Устало хмурясь, Нелли забралась с ногами в кресло и нахохлилась. Голова пухла, в ней муравьями кишели мысли, одна тревожнее другой… Матери удалось заронить ей в душу зерно сомнения, но червячок беспокойства грыз изнутри, не позволяя сидеть сложа руки и равнодушно смотреть, как падает зрение Леськи. Напившись чаю с принесённым ею же самой печеньем, мать ушла, а Нелли принялась шерстить интернет в поисках более или менее достоверных сведений. Она игнорировала форумы и блоги – мало ли, что люди наговорят! – а предпочтение отдавала научным статьям, даже нашла автореферат докторской диссертации по этой теме. Почитав, она несколько успокоилась, да и женщина-офтальмолог, осматривавшая Леську, внушала ей больше доверия, нежели ворох противоречивых мнений с форумов, на которые, взбудораженно вытаращив глаза, ссылалась мать.
Леське сначала прооперировали один глаз, через месяц – второй. Нелли до трясучки в руках и ногах боялась, что дочке будет больно, и настояла на общем внутривенном наркозе; опасения, к счастью, оказались напрасными. Чудесный летний день шелестел тополиными аплодисментами, когда Нелли с Леськой вышли на крыльцо больницы. Дочка была вялой, морщилась от солнечного света, и Нелли надела ей заблаговременно купленные детские тёмные очки.
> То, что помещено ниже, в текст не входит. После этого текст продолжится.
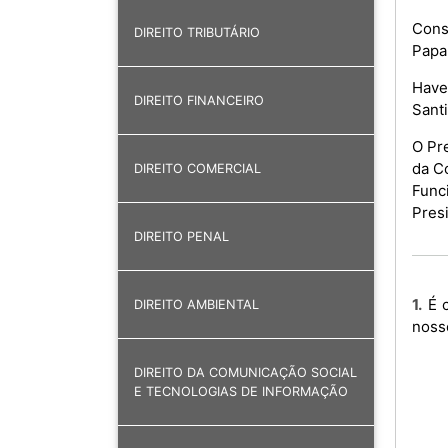
Consi
DIREITO TRIBUTÁRIO
Papa
Have
DIREITO FINANCEIRO
Sant
O Pre
da C
DIREITO COMERCIAL
Func
Presi
DIREITO PENAL
1. É criada a Comissão encarregue de preparar e organizar a visita oficial de Sua Santidade Papa Leão XIV ao
DIREITO AMBIENTAL
nosso
DIREITO DA COMUNICAÇÃO SOCIAL
E TECNOLOGIAS DE INFORMAÇÃO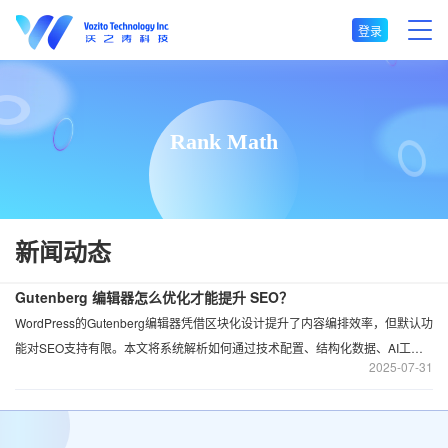
登录
Rank Math
新闻动态
Gutenberg 编辑器怎么优化才能提升 SEO？
WordPress的Gutenberg编辑器凭借区块化设计提升了内容编排效率，但默认功
能对SEO支持有限。本文将系统解析如何通过技术配置、结构化数据、AI工具
2025
07-31
等综合策略，最大化Gutenberg页面的搜索可见性。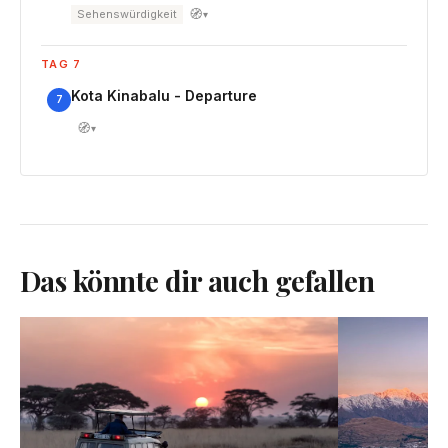
🧭
Sehenswürdigkeit
▾
TAG 7
Kota Kinabalu - Departure
7
🧭
▾
Das könnte dir auch gefallen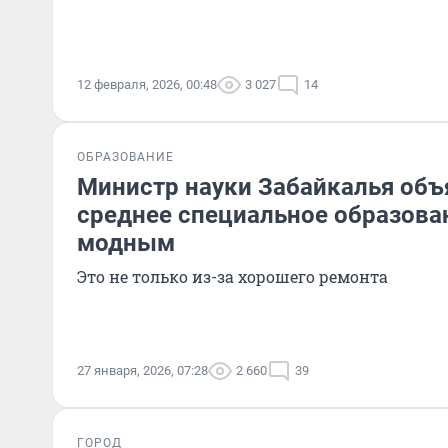
12 февраля, 2026, 00:48
3 027
14
ОБРАЗОВАНИЕ
Министр науки Забайкалья объ
среднее специальное образова
модным
Это не только из-за хорошего ремонта
27 января, 2026, 07:28
2 660
39
ГОРОД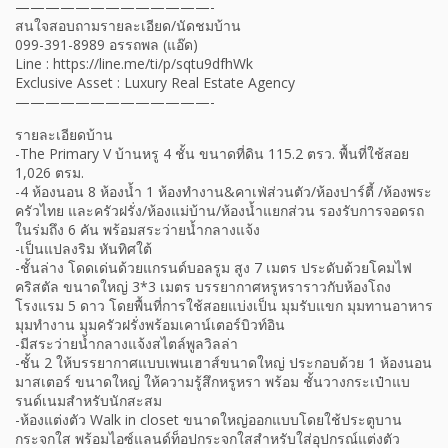
—————————————-
สนใจสอบถามรายละเอียด/นัดชมบ้าน
099-391-8989 อรรถพล (แอ๊ด)
Line : https://line.me/ti/p/sqtu9dfhWk
Exclusive Asset : Luxury Real Estate Agency
—————————————-
รายละเอียดบ้าน
-The Primary V บ้านหรู 4 ชั้น ขนาดที่ดิน 115.2 ตรว. พื้นที่ใช้สอย
1,026 ตรม.
-4 ห้องนอน 8 ห้องน้ำ 1 ห้องทำงาน&คาเฟ่ส่วนตัว/ห้องปาร์ตี้ /ห้องพระ
ครัวไทย และครัวฝรั่ง/ห้องแม่บ้าน/ห้องน้ำแยกส่วน รองรับการจอดรถ
ในร่มถึง 6 คัน พร้อมสระว่ายน้ำกลางแจ้ง
-เป็นแปลงริม หันทิศใต้
-ชั้นล่าง โดดเด่นด้วยแกรนด์บอลรูม สูง 7 เมตร ประดับด้วยโคมไฟ
คริสตัล ขนาดใหญ่ 3*3 เมตร บรรยากาศหรูหราราวกับห้องโถง
โรงแรม 5 ดาว โดยพื้นที่การใช้สอยแบ่งเป็น มุมรับแขก มุมทานอาหาร
มุมทำงาน มุมครัวฝรั่งพร้อมเคาน์เตอร์บิวท์อิน
-มีสระว่ายน้ำกลางแจ้งสไตล์พูลวิลล่า
-ชั้น 2 ให้บรรยากาศแบบเพนเฮาส์ขนาดใหญ่ ประกอบด้วย 1 ห้องนอน
มาสเตอร์ ขนาดใหญ่ ให้ความรู้สึกหรูหรา พร้อม ชั้นวางกระเป๋าแบ
รนด์เนมสำหรับนักสะสม
-ห้องแต่งตัว Walk in closet ขนาดใหญ่ออกแบบโดยใช้ประตูบาน
กระจกใส พร้อมไอซ์แลนด์ท็อปกระจกใสสำหรับใส่อุปกรณ์แต่งตัว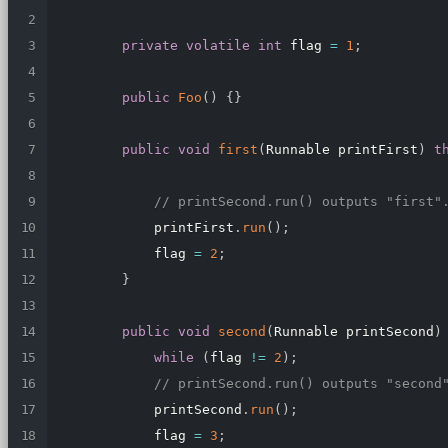
private
volatile
int
 flag 
=
1
;
public
Foo
(
)
{
}
public
void
first
(
Runnable printFirst
)
t
// printSecond.run() outputs "first"
            printFirst
.
run
(
)
;
            flag 
=
2
;
}
public
void
second
(
Runnable printSecond
)
while
(
flag 
!=
2
)
;
// printSecond.run() outputs "second
            printSecond
.
run
(
)
;
            flag 
=
3
;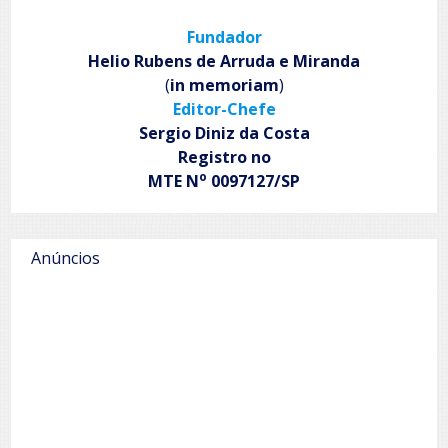
Fundador
Helio Rubens de Arruda e Miranda
(
in memoriam
)
Editor-Chefe
Sergio Diniz da Costa
Registro no
o
MTE N
0097127/SP
Anúncios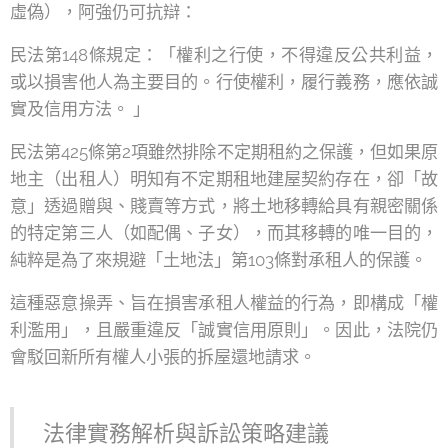
虛偽），阿強仍可抗辯：
民法第148條規定：「權利之行使，不得違反公共利益，
或以損害他人為主要目的。行使權利，履行義務，應依誠
實及信用方法。 」
民法第425條第2項雖然排除不定期租約之保護，但如果原
地主（出租人）明知有不定期租地建屋契約存在，卻「故
意」透過贈與、賤賣等方式，將土地移轉給具有親密關係
的特定第三人（如配偶、子女），而其移轉的唯一目的，
純粹是為了來規避「土地法」第103條對承租人的保護。
這種惡意操弄、旨在損害承租人權益的行為，即構成「權
利濫用」，且嚴重違反「誠實信用原則」。因此，法院仍
會駁回新所有權人小張的拆屋還地請求。
法律實務解析與訴訟策略建議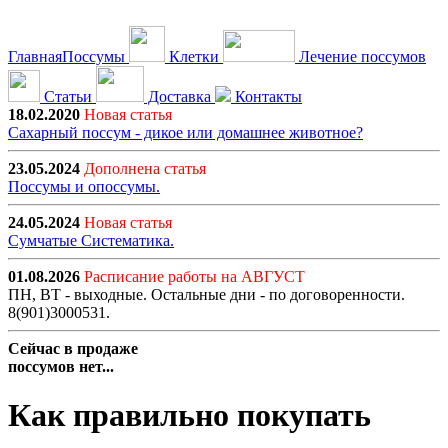
Главная
Поссумы
Клетки
Лечение поссумов
Статьи
Доставка
Контакты
18.02.2020
Новая статья
Сахарный поссум - дикое или домашнее животное?
23.05.2024
Дополнена статья
Поссумы и опоссумы.
24.05.2024
Новая статья
Сумчатые Систематика.
01.08.2026
Расписание работы на АВГУСТ
ПН, ВТ - выходные. Остальные дни - по договоренности.
8(901)3000531.
Сейчас в продаже
поссумов нет...
Как правильно покупать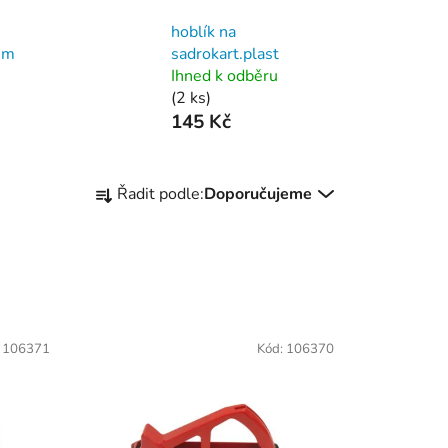
hoblík na
mm
sadrokart.plast
Ihned k odběru
(2 ks)
145 Kč
Ř
Řadit podle:
Doporučujeme
a
z
e
n
í
p
:
106371
Kód:
106370
r
o
d
u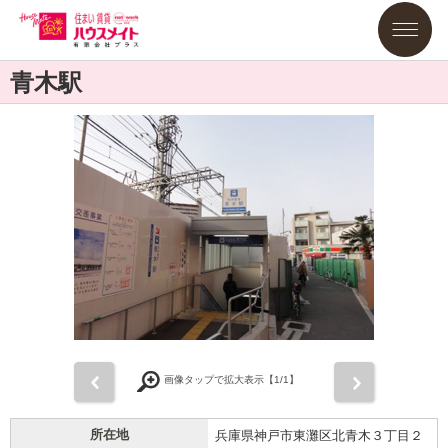
青木駅
前
次
画像タップで拡大表示【
1
/1】
所在地
兵庫県神戸市東灘区北青木３丁目２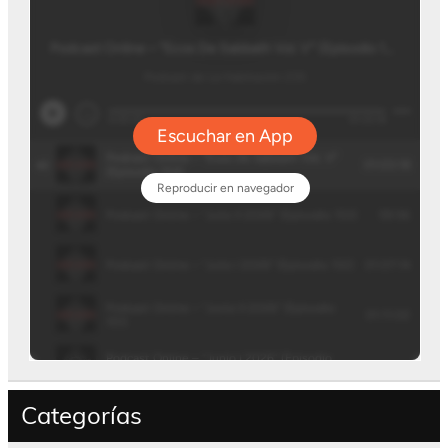
Categorías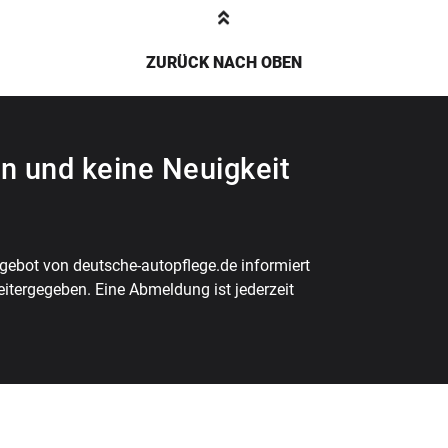
ZURÜCK NACH OBEN
n und keine Neuigkeit
ebot von deutsche-autopflege.de informiert
eitergegeben. Eine Abmeldung ist jederzeit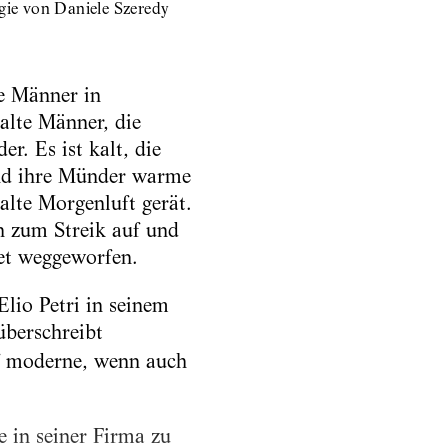
gie von Daniele Szeredy
ge Männer in
alte Männer, die
. Es ist kalt, die
end ihre Münder warme
alte Morgenluft gerät.
n zum Streik auf und
tet weggeworfen.
Elio Petri in seinem
überschreibt
f moderne, wenn auch
e in seiner Firma zu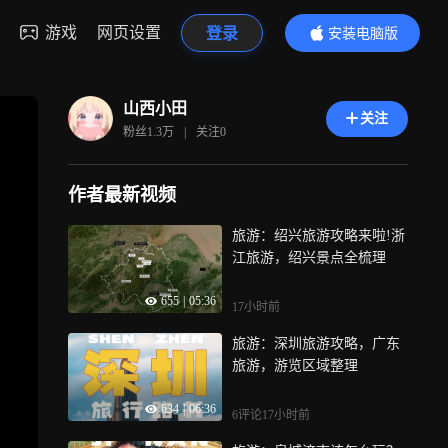
游戏
网页设置
登录
安装电脑版
内容更精彩
山西小田
关注
粉丝
1.3万
|
关注
0
作者最新视频
旅游：绍兴旅游攻略来啦!浙
江旅游，绍兴景点全梳理
655
|
05:36
17小时前
旅游：深圳旅游攻略，广东
旅游，游览区域整理
634
|
06:36
6评论
17小时前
– Мамочка, я уста-а-ала, – хныкала Леська.
Минувшей ночью беспокойные соседки по палате не давали ей спать, и сейчас девочка тяжело висла на руке матери, норовя где-нибудь свернуться калачиком – да вот хотя бы прямо на этой скамейке в уютном скверике, пропитанном сладким дурманом цветущих лип. Нелли и сама ощущала гнетущую власть недосыпа… Целый час в душной маршрутке по жаре – нет уж, увольте. Как раз под её ногами на тротуаре белел телефонный номер такси с шашечками сверху; в кои-то веки Нелли сочла рекламу вполне своевременной и не задумываясь набрала с мобильного заветные цифры.
– Серебристый «Рено Логан» сейчас подъедет, ждите, – сказала девушка-диспетчер.
Названная машина не заставила себя долго ожидать. Впрочем, к этому времени Леська всё-таки сомлела на скамейке в тени липы, и пришлось нести её к такси на руках. Дверца открылась, и из салона вышел не мужчина-водитель, а коротко подстриженная девушка в потёртых джинсах, футболке, бейсболке и кроссовках. На поясе у неё красовалась барсетка – «набрюшник». Протянув к Леське загорелые руки, покрытые золотистым пушком, она сказала:
– Давайте-ка, помогу. – Усаживая девочку на заднее сиденье, оснащённое, к удивлению Нелли, детским креслом, она ласково приговаривала: – А кто это у нас такой крутой? Кто это у нас такой моднявый, в очках?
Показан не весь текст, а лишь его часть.